I have also seen helper functions for configuring peripherals (uart, i2c, etc), such as the samd-hal crate. These always seem a bit tricky to write, but potentially nice to have.
Application Code
This is the actual entrypoint, imports the desired bsp as bsp
and performs the desired tasks. Which bsp it imports may be feature gated.

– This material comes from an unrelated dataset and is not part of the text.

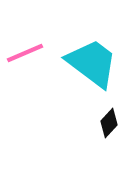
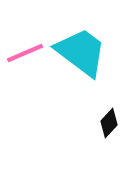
cyan trapezoid: moved 11 px left, 11 px up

Different app code crates may depend on something like rtic
, embassy
, etc as needed.
So, all that in mind, I'd wind up with a directory structure like this:
# Cargo.toml in each leaf directory
ffi/ # Bindings to existing C code to be called
drivers/ # Drivers for external interfaces
pca9535/
tmp107/
pac/ # PACs for nonstandard peripherals
fpga-config-1/
fpga-config-2/
hal/ # Nonstandard HALs, feature gated for
fpga-hal/ # custom PACs
bsp/ # Define interfaces to the main chip here
pcb-1/
pcb-2-chip-1/
pcb-2-chip-2/
app/ # Run the actual code
application-1/
application-2/
Cargo.toml # cargo workspace config
Please let me know what parts of the above structure work well, and what needs some tweaking to be more accurate to what works well.